Call: ohos_runtime_analyze
Arguments: {
    "error_log": "kernel not found for op type Expand on CPU",
    "device": "CPU"
}

Result:
- error_type: unsupported_op_cpu
- detected_operator: Expand
- replacement: {strategy: "expand_to_tile", has_fix: true}

Call: ohos_runtime_op_fix
Arguments: {
    "onnx_path": "model.onnx",
    "device": "CPU"
}

Result:
- Expand nodes replaced with Tile
- Suggest: re-run conversion

Example 3: Multiple Errors

User: "运行时报错:GPU not available,而且 out of memory"

Call: ohos_runtime_analyze
Arguments: {
    "error_log": "GPU not available, out of memory, allocate failed"
}

Result:
- matched_errors: [device_error, memory_error]
- total_matches: 2
- 每种错误返回独立的诊断和建议

File Locations

  • Analyzer Script: .opencode/skills/onnx2ms-runtime-operator-fix/scripts/runtime_error_analyzer.py
  • Operator Replace Script: .opencode/skills/onnx2ms-runtime-operator-fix/scripts/runtime_op_replace.py
  • Replacement Config: .opencode/skills/onnx2ms-runtime-operator-fix/config/operator_replacements.json
  • Error Examples: .opencode/skills/onnx2ms-runtime-operator-fix/examples/*.json
  • MCP Server: ohos_model_claw/mcp_server.py
  • Error Parser: ohos_model_claw/error_parser.py
  • Core Logic: ohos_model_claw/ohos_model_claw.py

Notes

  • Returns ALL matched error types (not just first match)
  • Device-specific patterns allow precise diagnosis (CPU/NPU/GPU)
  • Operator extraction from error logs enables targeted fixes
  • Replacement strategies are configured in operator_replacements.json
  • Confidence score indicates pattern match ratio
  • Independent from onnx-converter-operator-fix (handles runtime, not conversion)
  • Some operators may not have replacement strategies (check has_fix flag)
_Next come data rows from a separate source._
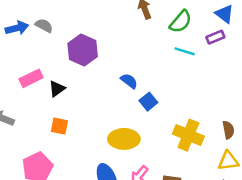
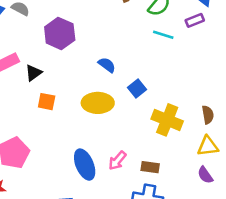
blue square: (148, 102) -> (137, 89), moved
orange square: (59, 126) -> (47, 102), moved
yellow ellipse: (124, 139) -> (98, 103), moved

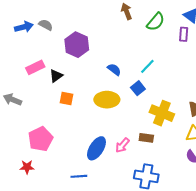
purple rectangle: (195, 20) -> (184, 34), turned -64
cyan line: (163, 35) -> (147, 66), moved, turned -63
blue ellipse: (85, 165) -> (96, 148), turned 55
brown rectangle: (150, 167) -> (146, 138), moved

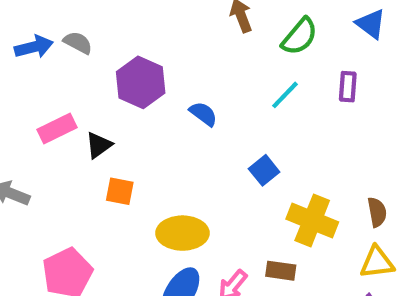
purple rectangle: (184, 34) -> (348, 87), moved
cyan line: (147, 66) -> (285, 95), moved
blue semicircle: (114, 70) -> (203, 114), moved
yellow ellipse: (107, 100) -> (182, 233), moved

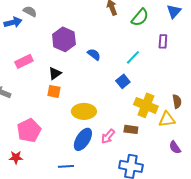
blue triangle: (371, 24) -> (174, 11), turned 35
gray semicircle: (78, 43) -> (30, 11), moved
cyan line: (285, 95) -> (133, 57), moved
black triangle: (99, 145) -> (55, 73), moved
yellow triangle: (377, 262) -> (167, 119), moved

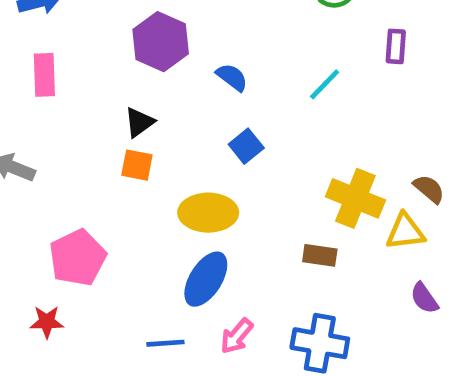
pink rectangle: (24, 61) -> (44, 75), moved, turned -66
blue square: (123, 81) -> (246, 146), moved
brown semicircle: (177, 101) -> (429, 189), turned -40
pink arrow: (108, 136) -> (237, 336), moved

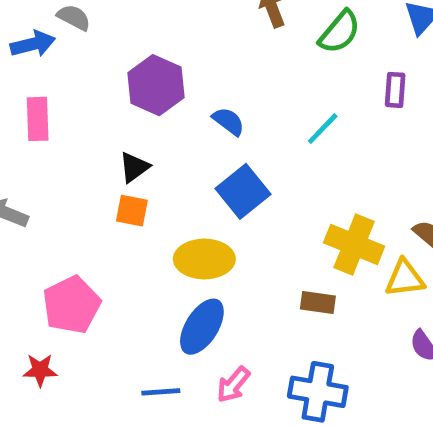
blue square: (246, 146) -> (243, 191), size x1.5

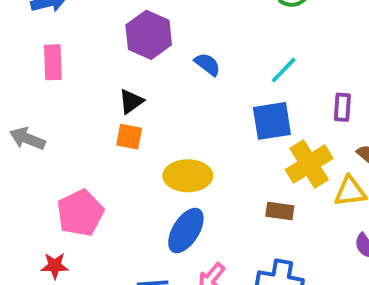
purple rectangle: (395, 90) -> (342, 107), moved
blue square: (243, 191) -> (272, 121), moved, turned 30
yellow cross: (354, 245) -> (309, 164), turned 36

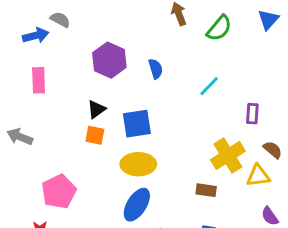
blue semicircle: (207, 64) -> (156, 69), moved, turned 36
blue square: (272, 121) -> (137, 124), moved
Relationship with Other Skills

Skill Scope Trigger Fix Available
onnx-converter-operator-fix 转换阶段算子错误 ONNX转换时ERROR日志 HardSigmoid/HardSwish/Swish/Mish
onnx2ms-runtime-operator-fix 运行时推理错误 benchmark或推理时报错 Split/Mod/Expand (device-specific)

This skill handles errors AFTER conversion with device-specific diagnosis and operator replacement, while onnx-converter-operator-fix handles errors DURING conversion.